Evaluation & Reliability

LLM Evaluation: The practice of systematically measuring whether an LLM application's outputs are actually good, with a representative dataset and consistent metrics, rather than judging from a handful of demo prompts. Read why your demo works but production fails →
LLM-as-a-Judge: Using a separate LLM call to score or grade the output of another LLM call against a rubric, useful for evaluating qualities that are hard to check with a deterministic rule. Read how to use it without fooling yourself →
Golden Dataset: A curated set of inputs with known-correct expected outputs, used as the stable benchmark you re-run every time you change a prompt, a model, or a pipeline. Read how to build one →
Lost in the Middle: The well-documented tendency of LLMs to pay less attention to information placed in the middle of a long input, even when nothing in the prompt has technically exceeded the context limit. Read the full breakdown →

Security

Prompt Injection: An attack where text an LLM reads, whether typed directly or hidden in a document, email, or web page, contains instructions that hijack the model's behavior. There is no patch that removes the vulnerability entirely. Read the full guide on prompt injection →
Lethal Trifecta: Simon Willison's framing for when an agent becomes a serious data-theft risk: access to private data, exposure to untrusted content, and the ability to communicate externally, all at once. Read the full breakdown →
Jailbreak: A prompt crafted to make a model ignore its own safety instructions or stated rules, distinct from prompt injection, which hijacks a model using content it processes rather than instructions a user writes directly.
Guardrails: Checks, often other model calls or deterministic rules, that validate inputs or outputs before they reach a user or a sensitive action, used to contain what an agent is allowed to do.
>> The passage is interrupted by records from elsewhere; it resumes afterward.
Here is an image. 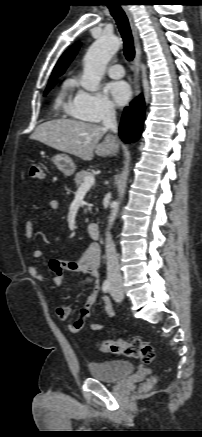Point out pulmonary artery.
Returning a JSON list of instances; mask_svg holds the SVG:
<instances>
[{
    "mask_svg": "<svg viewBox=\"0 0 202 437\" xmlns=\"http://www.w3.org/2000/svg\"><path fill=\"white\" fill-rule=\"evenodd\" d=\"M107 73L111 78H114V79L122 78L125 74L124 68L120 64L111 65L107 69Z\"/></svg>",
    "mask_w": 202,
    "mask_h": 437,
    "instance_id": "obj_1",
    "label": "pulmonary artery"
}]
</instances>
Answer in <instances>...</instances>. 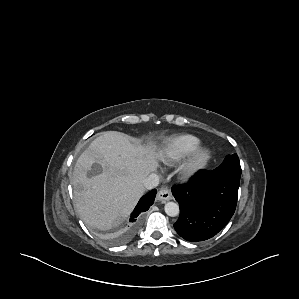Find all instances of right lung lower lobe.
Segmentation results:
<instances>
[{
    "mask_svg": "<svg viewBox=\"0 0 299 299\" xmlns=\"http://www.w3.org/2000/svg\"><path fill=\"white\" fill-rule=\"evenodd\" d=\"M156 193H157L156 189H153L152 191H150L140 199V201L138 202L137 206L135 207L131 215L130 224L125 229V232L120 237L119 241L127 240L134 234L138 226V222L136 221L137 220L139 221L143 212L147 211L149 207L153 204Z\"/></svg>",
    "mask_w": 299,
    "mask_h": 299,
    "instance_id": "obj_1",
    "label": "right lung lower lobe"
}]
</instances>
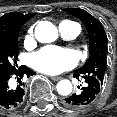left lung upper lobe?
Returning <instances> with one entry per match:
<instances>
[{
	"label": "left lung upper lobe",
	"mask_w": 117,
	"mask_h": 117,
	"mask_svg": "<svg viewBox=\"0 0 117 117\" xmlns=\"http://www.w3.org/2000/svg\"><path fill=\"white\" fill-rule=\"evenodd\" d=\"M66 11L84 23L89 36L90 57L81 68L75 71L82 75L95 76L103 84L108 53L107 36L103 25L85 10L68 8Z\"/></svg>",
	"instance_id": "obj_1"
}]
</instances>
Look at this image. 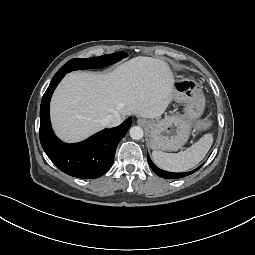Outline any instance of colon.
Here are the masks:
<instances>
[{
	"label": "colon",
	"instance_id": "colon-1",
	"mask_svg": "<svg viewBox=\"0 0 255 255\" xmlns=\"http://www.w3.org/2000/svg\"><path fill=\"white\" fill-rule=\"evenodd\" d=\"M209 125V119L208 118H204L201 119L200 121L197 122L196 127L198 129H204Z\"/></svg>",
	"mask_w": 255,
	"mask_h": 255
}]
</instances>
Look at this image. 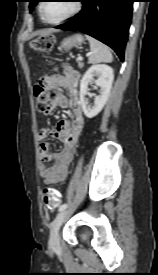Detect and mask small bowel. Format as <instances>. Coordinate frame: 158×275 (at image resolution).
I'll return each instance as SVG.
<instances>
[{"mask_svg":"<svg viewBox=\"0 0 158 275\" xmlns=\"http://www.w3.org/2000/svg\"><path fill=\"white\" fill-rule=\"evenodd\" d=\"M79 80V72L71 67L66 68L63 75L45 76L42 79L46 87L56 90L52 109L57 106L70 107L73 116L72 122L59 120L53 131L48 127H42L38 132L40 176L46 184H57L65 180L84 127V115L78 91ZM50 134L63 144L59 153L52 154L49 151L46 139ZM47 163L51 165L47 166Z\"/></svg>","mask_w":158,"mask_h":275,"instance_id":"c3829d8e","label":"small bowel"}]
</instances>
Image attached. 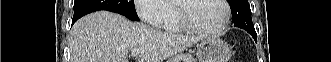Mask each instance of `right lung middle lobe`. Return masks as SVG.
<instances>
[{"label": "right lung middle lobe", "mask_w": 331, "mask_h": 62, "mask_svg": "<svg viewBox=\"0 0 331 62\" xmlns=\"http://www.w3.org/2000/svg\"><path fill=\"white\" fill-rule=\"evenodd\" d=\"M98 10H107L124 15L130 20L138 21L134 0H75L74 16L80 17Z\"/></svg>", "instance_id": "right-lung-middle-lobe-1"}]
</instances>
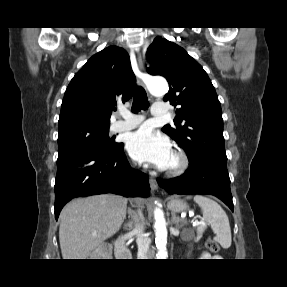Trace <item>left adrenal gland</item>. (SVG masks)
Wrapping results in <instances>:
<instances>
[{
    "label": "left adrenal gland",
    "instance_id": "a2214340",
    "mask_svg": "<svg viewBox=\"0 0 287 287\" xmlns=\"http://www.w3.org/2000/svg\"><path fill=\"white\" fill-rule=\"evenodd\" d=\"M171 222H172L173 224H175L176 227H179V226H180L179 224H183V220L180 219L179 217H177L175 213H172Z\"/></svg>",
    "mask_w": 287,
    "mask_h": 287
}]
</instances>
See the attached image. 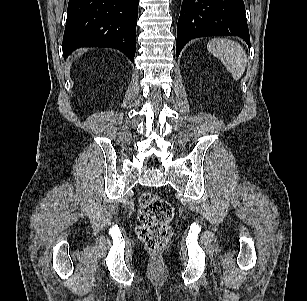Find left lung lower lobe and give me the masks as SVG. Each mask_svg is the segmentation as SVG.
<instances>
[{
  "label": "left lung lower lobe",
  "mask_w": 307,
  "mask_h": 301,
  "mask_svg": "<svg viewBox=\"0 0 307 301\" xmlns=\"http://www.w3.org/2000/svg\"><path fill=\"white\" fill-rule=\"evenodd\" d=\"M204 36H237L250 47L243 0H183L176 56L188 41Z\"/></svg>",
  "instance_id": "1"
}]
</instances>
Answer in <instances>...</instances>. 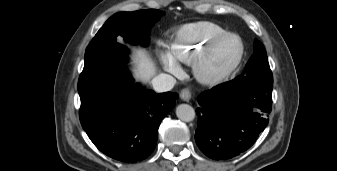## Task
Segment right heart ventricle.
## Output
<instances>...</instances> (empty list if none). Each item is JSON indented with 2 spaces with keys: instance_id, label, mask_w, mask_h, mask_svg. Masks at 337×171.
<instances>
[{
  "instance_id": "obj_1",
  "label": "right heart ventricle",
  "mask_w": 337,
  "mask_h": 171,
  "mask_svg": "<svg viewBox=\"0 0 337 171\" xmlns=\"http://www.w3.org/2000/svg\"><path fill=\"white\" fill-rule=\"evenodd\" d=\"M227 32L223 26L210 21L185 24L169 42L170 55L177 62L189 65L211 39Z\"/></svg>"
}]
</instances>
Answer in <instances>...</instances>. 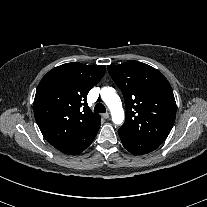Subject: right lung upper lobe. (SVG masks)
<instances>
[{
  "label": "right lung upper lobe",
  "mask_w": 207,
  "mask_h": 207,
  "mask_svg": "<svg viewBox=\"0 0 207 207\" xmlns=\"http://www.w3.org/2000/svg\"><path fill=\"white\" fill-rule=\"evenodd\" d=\"M105 73V66L79 62L60 65L40 81L34 99V114L45 139L57 149L72 144L100 125L92 113L87 94Z\"/></svg>",
  "instance_id": "right-lung-upper-lobe-1"
}]
</instances>
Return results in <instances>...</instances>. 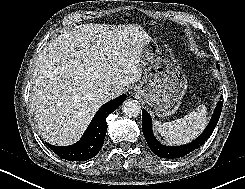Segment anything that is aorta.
Returning <instances> with one entry per match:
<instances>
[{
	"instance_id": "762f6f07",
	"label": "aorta",
	"mask_w": 245,
	"mask_h": 189,
	"mask_svg": "<svg viewBox=\"0 0 245 189\" xmlns=\"http://www.w3.org/2000/svg\"><path fill=\"white\" fill-rule=\"evenodd\" d=\"M122 110L128 117H137L141 108L136 100L128 99L124 102Z\"/></svg>"
}]
</instances>
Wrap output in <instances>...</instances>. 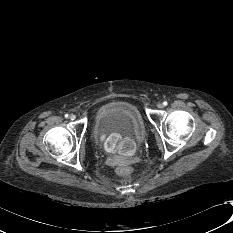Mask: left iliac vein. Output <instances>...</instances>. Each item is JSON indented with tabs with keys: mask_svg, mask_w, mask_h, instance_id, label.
<instances>
[{
	"mask_svg": "<svg viewBox=\"0 0 233 233\" xmlns=\"http://www.w3.org/2000/svg\"><path fill=\"white\" fill-rule=\"evenodd\" d=\"M157 107H158L159 109H162L164 106H163L162 103H158V104H157Z\"/></svg>",
	"mask_w": 233,
	"mask_h": 233,
	"instance_id": "left-iliac-vein-1",
	"label": "left iliac vein"
}]
</instances>
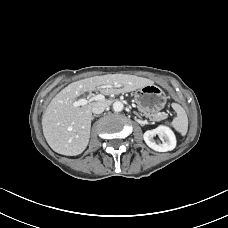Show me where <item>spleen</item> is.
Instances as JSON below:
<instances>
[{
	"label": "spleen",
	"instance_id": "3e777b00",
	"mask_svg": "<svg viewBox=\"0 0 228 228\" xmlns=\"http://www.w3.org/2000/svg\"><path fill=\"white\" fill-rule=\"evenodd\" d=\"M172 108L177 113V117L171 122V126L179 132L182 136H185L188 130V117L184 108L177 104L173 103Z\"/></svg>",
	"mask_w": 228,
	"mask_h": 228
}]
</instances>
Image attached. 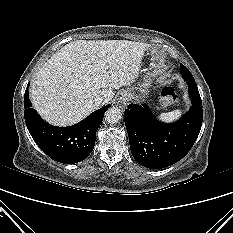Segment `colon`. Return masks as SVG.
<instances>
[{
	"mask_svg": "<svg viewBox=\"0 0 233 233\" xmlns=\"http://www.w3.org/2000/svg\"><path fill=\"white\" fill-rule=\"evenodd\" d=\"M161 96H162V102L164 104L174 103L178 99V96H177L175 90L169 86L163 88V90L161 92Z\"/></svg>",
	"mask_w": 233,
	"mask_h": 233,
	"instance_id": "5ec220e1",
	"label": "colon"
}]
</instances>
Read how guardrails fit into the Agents SDK →

Efficiency & Cost

Quantization: Reducing the numerical precision a model's weights are stored and computed in, which shrinks memory use and speeds up inference at a small, often negligible, accuracy cost. Read the full guide on model optimization →
Pruning: Removing weights or structures from a trained model that contribute little to its output, producing a smaller model with similar accuracy. Read more about pruning →
Knowledge Distillation: Training a smaller "student" model to mimic the outputs of a larger "teacher" model, producing a cheaper model that keeps most of the teacher's capability on the tasks that matter. Read more about distillation →
Latency: The time between sending a request to a model and receiving the full response, driven heavily by how many tokens go in and come out.